Integrative transcript library for Branchiostoma floridae (www.bio-add.org/InTrans/)
Copyright (C) 2017 ZhiLiang Ji (appo@xmu.edu.cn)
This software is suitable for all unix-like system with python(version 2.7.7) installed.
One python module was required before usage : configparser3.5.0.
Moreover, three already published softwares should be correctly installed in advance, and
make sure they had been add to your system environment variables. The three softwares are:
(1) IDBA (version 1.1.1) https://github.com/loneknightpy/idba
(2) CD-HIT (version 4.5.4) http://www.bioinformatics.org/cd-hit/
(3) CAP3 (version 12/21/07) http://seq.cs.iastate.edu/cap3.html
of course, for softwares mentioned above, other version is allowed. However, the pipeline operated
stably with the recommended version.
Simply installed by extracting the software package
In the package folder you extracted, there are three files and one derectory : "InTrans.py", "run.cfg", "__init__.py" and "test_data"

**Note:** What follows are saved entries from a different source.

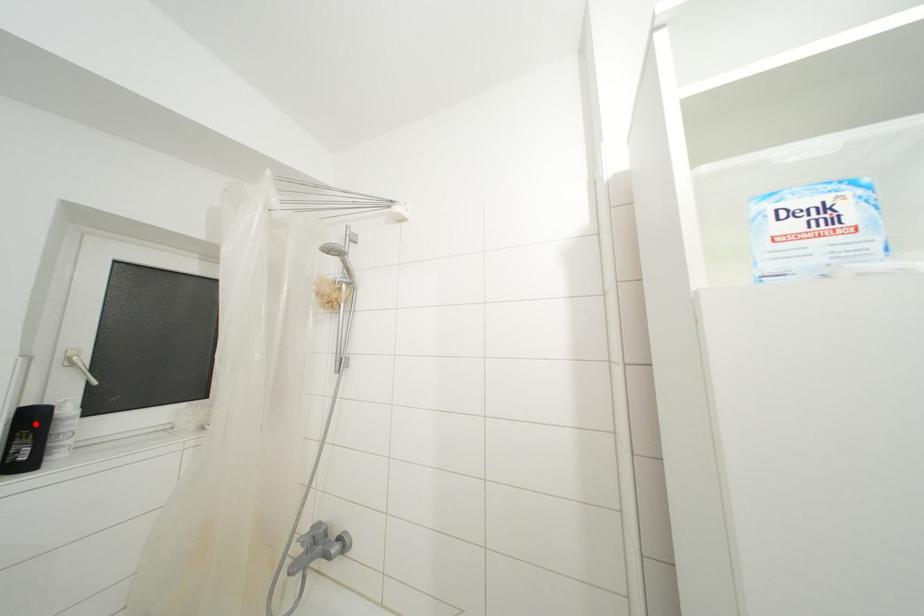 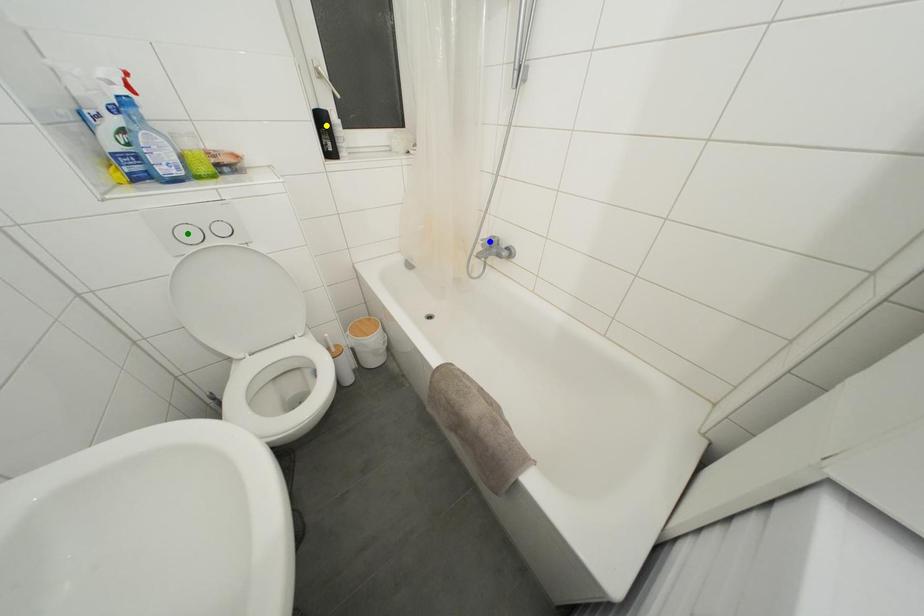 Question: I am providing you with two images of the same scene from different viewpoints. A red point is marked on the first image. You are given multiple points on the second image. In image 2, which mark is for the same physical point as the one in image 1?

Choices:
 (A) yellow point
 (B) green point
 (C) blue point

Answer: (A) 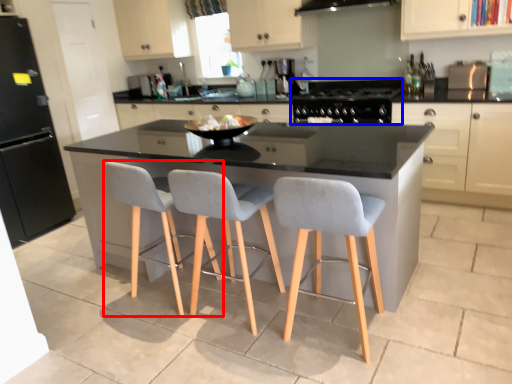 Question: Which of the following is the closest to the observer, chair (highlighted by a red box) or gas stove (highlighted by a blue box)?

Choices:
 (A) chair
 (B) gas stove

Answer: (A) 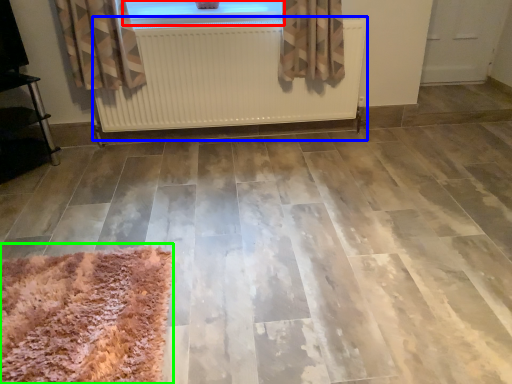 Question: Based on their relative distances, which object is farther from window (highlighted by a red box)? Choose from radiator (highlighted by a blue box) and mat (highlighted by a green box).

Choices:
 (A) radiator
 (B) mat

Answer: (B) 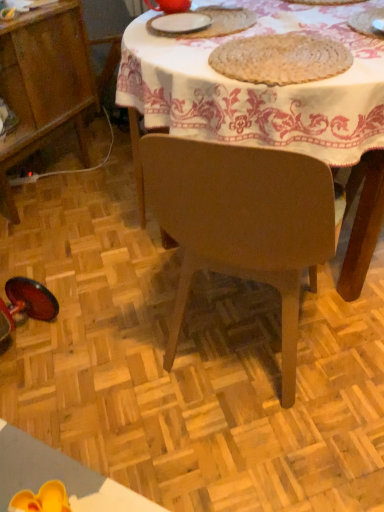 At what (x,y) coordinates should I click in order to perform the action: click on vacant space behind matte red teapot at upper center, the 3th tableware in the right-to-left sequence. Please return your answer as a coordinate pair (x, y). Looking at the image, I should click on (187, 6). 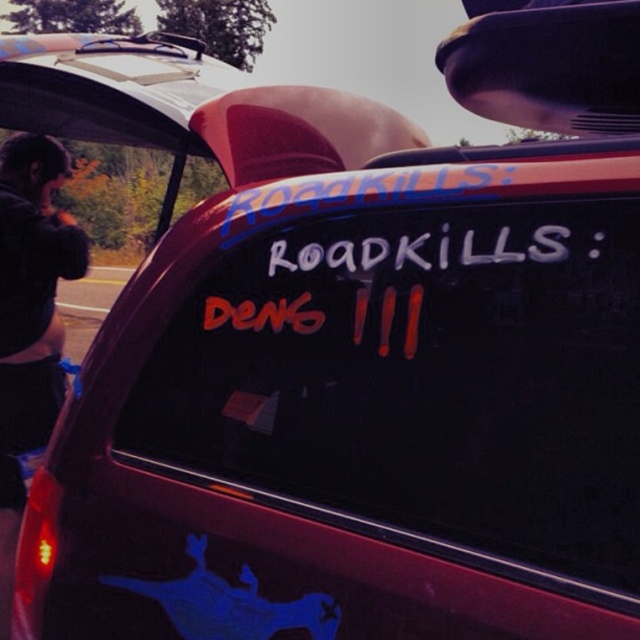 You are driving a car and need to park between the white paint road sign at center and the black fabric jacket at left. Can your car fit between them if the car is 2 meters wide?

The white paint road sign at center is wider than the black fabric jacket at left. Therefore, the space between them may not be sufficient for a 2 meter wide car to fit comfortably. Check the exact measurements before parking. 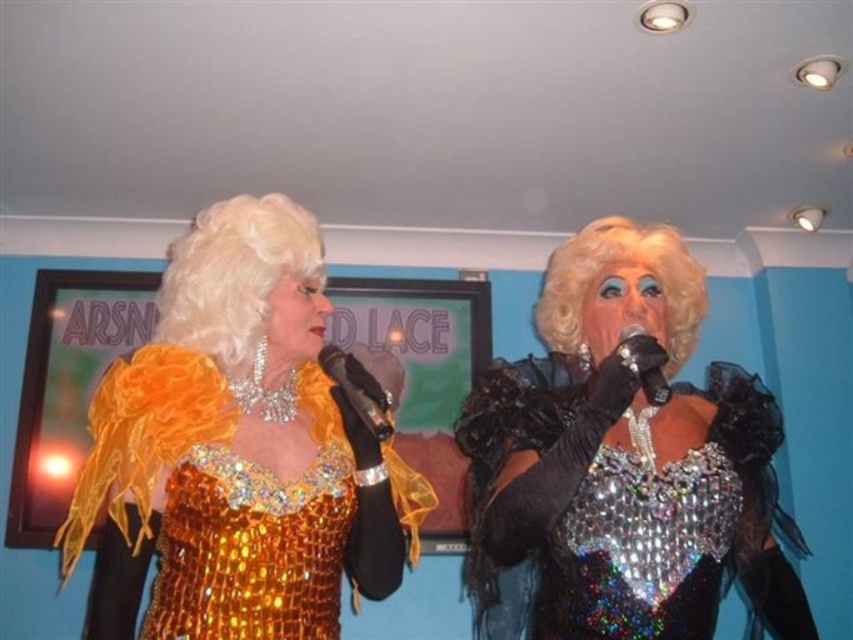 Who is positioned more to the right, blondehair/fabric wig at center or metallic silver microphone at center?

blondehair/fabric wig at center is more to the right.

Who is more forward, [579,342] or [645,358]?

Point [645,358]

Find the location of a particular element. Image resolution: width=853 pixels, height=640 pixels. blondehair/fabric wig at center is located at coordinates (618, 260).

Is sparkly silver dress at center further to camera compared to shiny blonde wig at upper left?

No, sparkly silver dress at center is in front of shiny blonde wig at upper left.

Can you confirm if sparkly silver dress at center is positioned to the left of shiny blonde wig at upper left?

In fact, sparkly silver dress at center is to the right of shiny blonde wig at upper left.

Does point (766, 524) come farther from viewer compared to point (218, 212)?

No, (766, 524) is closer to viewer.

I want to click on sparkly silver dress at center, so click(624, 465).

Does shiny gold dress at left have a greater height compared to sparkly silver dress at center?

In fact, shiny gold dress at left may be shorter than sparkly silver dress at center.

Does shiny gold dress at left appear over sparkly silver dress at center?

Indeed, shiny gold dress at left is positioned over sparkly silver dress at center.

You are a GUI agent. You are given a task and a screenshot of the screen. Output one action in this format:
    pyautogui.click(x=<x>, y=<y>)
    Task: Click on the shiny gold dress at left
    The image size is (853, 640).
    Given the screenshot: What is the action you would take?
    pyautogui.click(x=238, y=451)

Find the location of a particular element. The height and width of the screenshot is (640, 853). shiny gold dress at left is located at coordinates (238, 451). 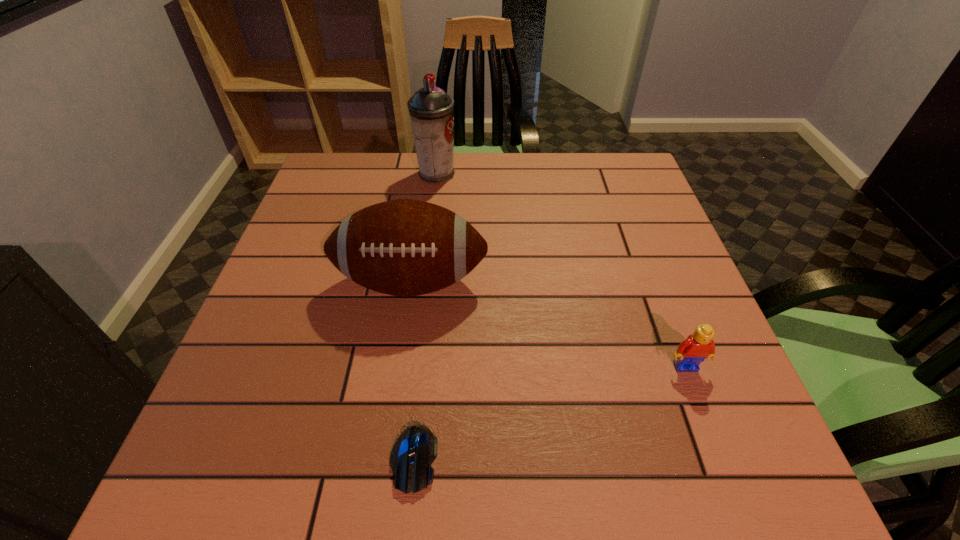 Find the location of a particular element. Image resolution: width=960 pixels, height=540 pixels. free space located on the front-facing side of the third tallest object is located at coordinates (732, 489).

Locate an element on the screen. object present at the far edge is located at coordinates (431, 110).

Identify the location of object at the near edge. The image size is (960, 540). (414, 451).

Find the location of a particular element. Image resolution: width=960 pixels, height=540 pixels. object that is at the left edge is located at coordinates (404, 247).

This screenshot has height=540, width=960. What are the coordinates of `object at the right edge` in the screenshot? It's located at (692, 351).

At what (x,y) coordinates should I click in order to perform the action: click on free space at the far edge of the desktop. Please return your answer as a coordinate pair (x, y). This screenshot has height=540, width=960. Looking at the image, I should click on (492, 160).

At what (x,y) coordinates should I click in order to perform the action: click on vacant space at the near edge of the desktop. Please return your answer as a coordinate pair (x, y). The width and height of the screenshot is (960, 540). Looking at the image, I should click on (468, 465).

In the image, there is a desktop. Identify the location of vacant space at the left edge. (250, 340).

In the image, there is a desktop. Identify the location of free space at the right edge. (623, 212).

The image size is (960, 540). Identify the location of vacant area at the far left corner. (339, 166). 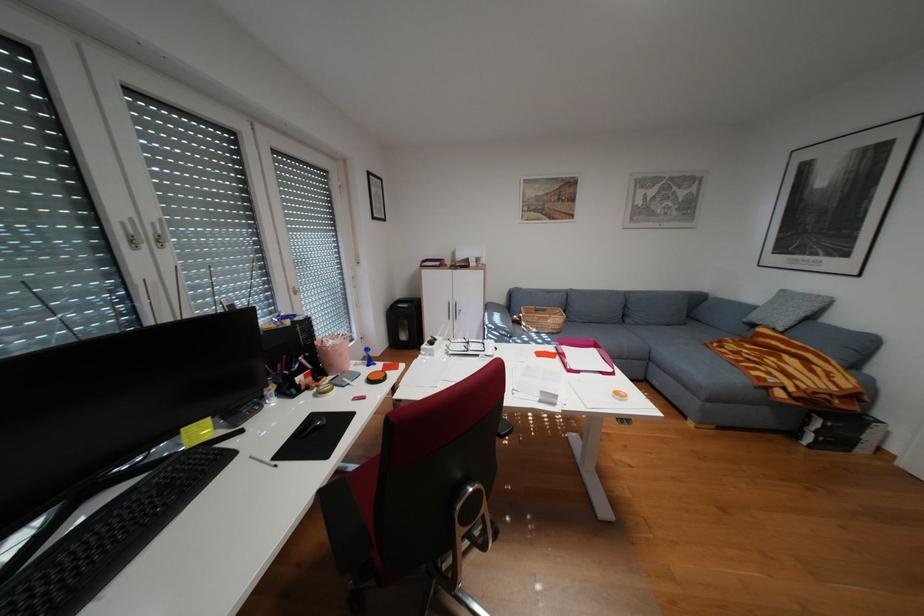 Where is `pair of eyeglasses`? The width and height of the screenshot is (924, 616). pair of eyeglasses is located at coordinates (469, 347). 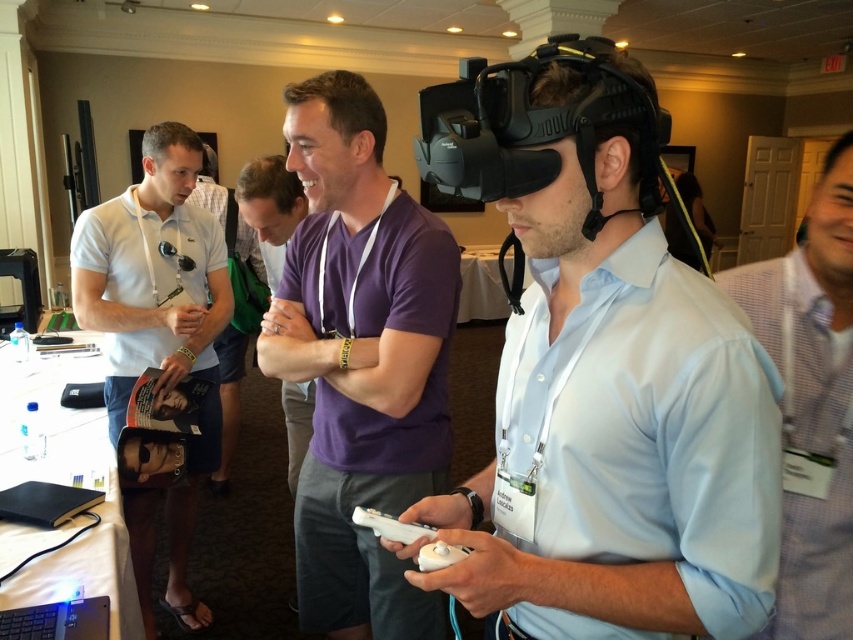 Question: Is purple matte shirt at center to the right of white checkered shirt at right from the viewer's perspective?

Choices:
 (A) yes
 (B) no

Answer: (B)

Question: Can you confirm if white checkered shirt at right is positioned below white matte game controller at center?

Choices:
 (A) no
 (B) yes

Answer: (A)

Question: Which object appears farthest from the camera in this image?

Choices:
 (A) white checkered shirt at right
 (B) white matte game controller at center
 (C) purple matte shirt at center
 (D) matte black vr headset at center

Answer: (C)

Question: Based on their relative distances, which object is farther from the purple matte shirt at center?

Choices:
 (A) white checkered shirt at right
 (B) white matte game controller at center
 (C) matte black vr headset at center
 (D) white matte polo shirt at left

Answer: (D)

Question: Can you confirm if purple matte shirt at center is thinner than white matte polo shirt at left?

Choices:
 (A) yes
 (B) no

Answer: (A)

Question: Estimate the real-world distances between objects in this image. Which object is farther from the purple matte shirt at center?

Choices:
 (A) white matte game controller at center
 (B) white matte polo shirt at left

Answer: (B) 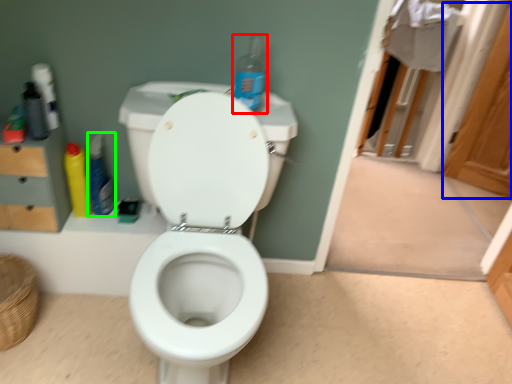 Question: Which object is the closest to the cleaning product (highlighted by a red box)? Choose among these: screen door (highlighted by a blue box) or cleaning product (highlighted by a green box).

Choices:
 (A) screen door
 (B) cleaning product

Answer: (B) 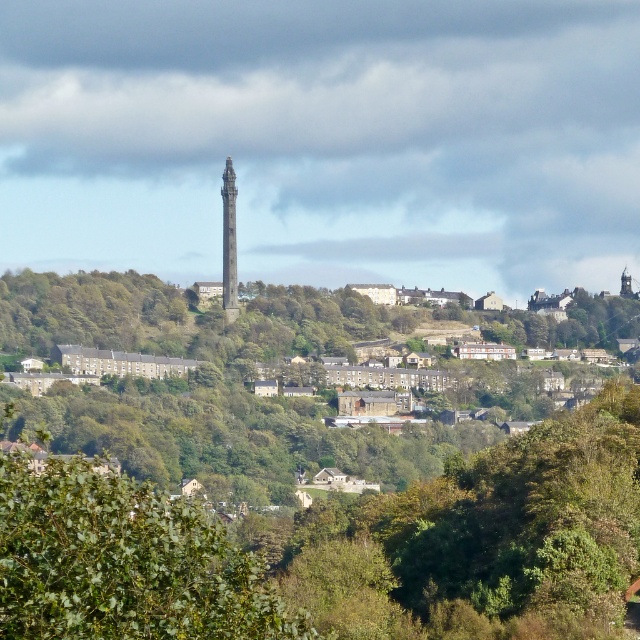 Question: Observing the image, what is the correct spatial positioning of brown stone houses at center in reference to smooth stone tower at center?

Choices:
 (A) above
 (B) below

Answer: (B)

Question: Among these objects, which one is nearest to the camera?

Choices:
 (A) smooth stone tower at center
 (B) brown stone houses at center

Answer: (B)

Question: Which point appears farthest from the camera in this image?

Choices:
 (A) (237, 308)
 (B) (152, 394)

Answer: (B)

Question: Can you confirm if brown stone houses at center is thinner than smooth stone tower at center?

Choices:
 (A) no
 (B) yes

Answer: (A)

Question: Is brown stone houses at center to the right of smooth stone tower at center from the viewer's perspective?

Choices:
 (A) yes
 (B) no

Answer: (A) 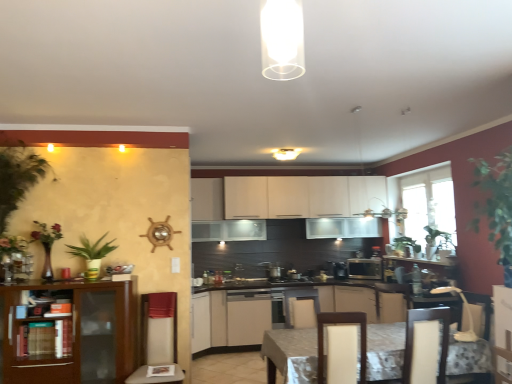 Question: In terms of size, does white matte cabinet at center, the 4th cabinetry in the front-to-back sequence, appear bigger or smaller than green leafy plant at left?

Choices:
 (A) small
 (B) big

Answer: (B)

Question: Is white matte cabinet at center, the 4th cabinetry in the front-to-back sequence, taller or shorter than green leafy plant at left?

Choices:
 (A) short
 (B) tall

Answer: (B)

Question: Estimate the real-world distances between objects in this image. Which object is closer to the matte white cabinets at center, the 2th cabinetry viewed from the front?

Choices:
 (A) satin silver microwave at center
 (B) light brown wood swivel chair at center, arranged as the 2th swivel chair when viewed from the right
 (C) marble-patterned table at center
 (D) green leafy plant at left
 (E) white glossy cabinets at center, which is the fifth cabinetry in front-to-back order

Answer: (A)

Question: Which is nearer to the green leafy plant at left?

Choices:
 (A) satin silver toaster at center
 (B) black plastic coffee machine at center
 (C) beige fabric swivel chair at left, which ranks as the first swivel chair in left-to-right order
 (D) white glossy cabinet at center, acting as the fifth cabinetry starting from the back
 (E) white plastic swivel chair at lower right, marked as the 1th swivel chair in a right-to-left arrangement

Answer: (C) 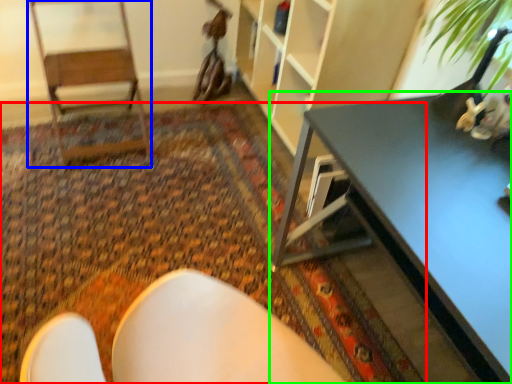 Question: Which object is positioned closest to mat (highlighted by a red box)? Select from armchair (highlighted by a blue box) and table (highlighted by a green box).

Choices:
 (A) armchair
 (B) table

Answer: (A) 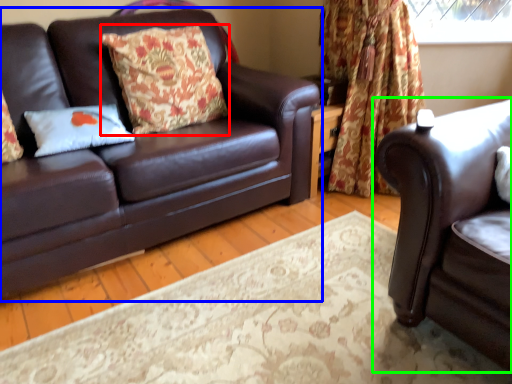 Question: Estimate the real-world distances between objects in this image. Which object is closer to pillow (highlighted by a red box), studio couch (highlighted by a blue box) or studio couch (highlighted by a green box)?

Choices:
 (A) studio couch
 (B) studio couch

Answer: (A) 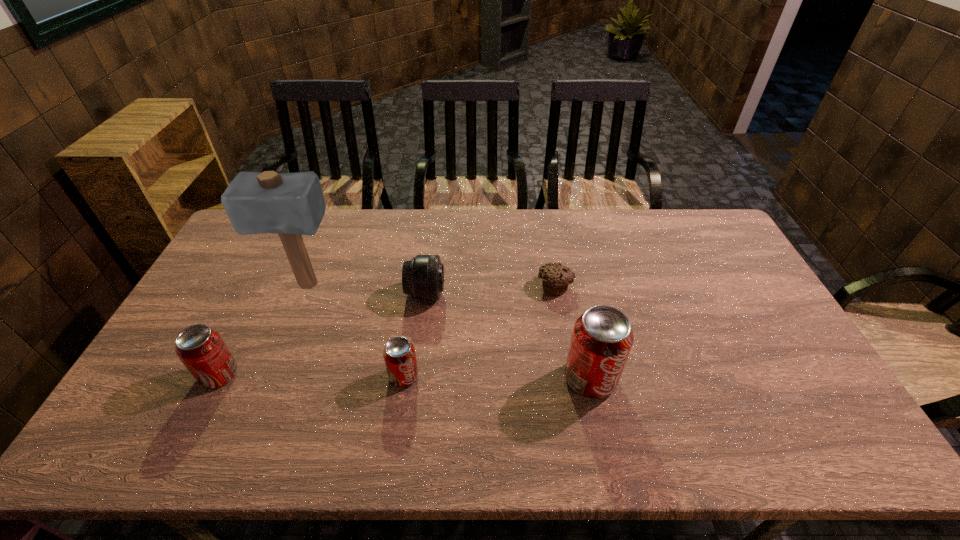 I want to click on the second tallest soda can, so click(x=200, y=348).

Find the location of a particular element. This screenshot has width=960, height=540. the second soda can from left to right is located at coordinates (399, 354).

Where is `the tallest soda can`? the tallest soda can is located at coordinates (602, 338).

Find the location of `the fifth shortest object`. the fifth shortest object is located at coordinates (602, 338).

The height and width of the screenshot is (540, 960). What are the coordinates of `telephoto lens` in the screenshot? It's located at (422, 277).

The height and width of the screenshot is (540, 960). I want to click on mallet, so click(291, 204).

Image resolution: width=960 pixels, height=540 pixels. Identify the location of muffin. (556, 278).

Locate an element on the screen. The height and width of the screenshot is (540, 960). vacant space located 0.210m on the back of the second shortest soda can is located at coordinates (255, 303).

You are a GUI agent. You are given a task and a screenshot of the screen. Output one action in this format:
    pyautogui.click(x=<x>, y=<y>)
    Task: Click on the vacant space located on the back of the shortest soda can
    The width and height of the screenshot is (960, 540).
    Given the screenshot: What is the action you would take?
    pyautogui.click(x=411, y=327)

(1) "InTrans.py" is the software executed file
(2) "run.cfg" is the configure file
, which contains a series of important parameters. For correctly running with your data, you set the right parameter value in "run.cfg" file. Detail of these parameters is writed in "run.cfg"
, or if you confused, please see the corresponding software manual.
(1) the default maximun read length of IDBA is 128 bp
, if your read is longer than that, you should change
the vaue of 128 to longer one (e.g. 250) in "xx/idba-xxx/src/sequence/short_sequence.h" :
"static const uint32_t kMaxShortSequence = 128;"
->
"static const uint32_t kMaxShortSequence = 250;"
(2) correspondingly, you should also change the default kmer unit to bigger one(e.g. 8) in "xx/idba-xxxsrc/basic/kmer.h":
"static const uint32_t kNumUint64 = 4;"
->
"static const uint32_t kNumUint64 = 8;"
(3) recompile IDBA after modification to make new read length and kmer working
If individual parameter value had been set in "run.cfg" file, then run the pipeline with:
$ python InTrans.py run.cfg
For example, you can make a test running with datas in "test_data"
:
(1) run without heterogeneous data, corresponding configure file is run_fq.cfg
:
$ cd ./test_data/
$ python ../InTrans.py run_fq.cfg
(2) run with heterogeneous data, corresponding configure file is run_fq_heterogen.cfg
:
$ cd ./test_data/
$ python ../InTrans.py run_fq_heterogen.cfg
Two folders and one log file were generated after the program runs out:
(1) "output" folder
contains the final transcript file, which in fasta format.
(2) "temp_output" folder
contains the temporary file during running, include output of IDBA, CD-HIT, and CAP3.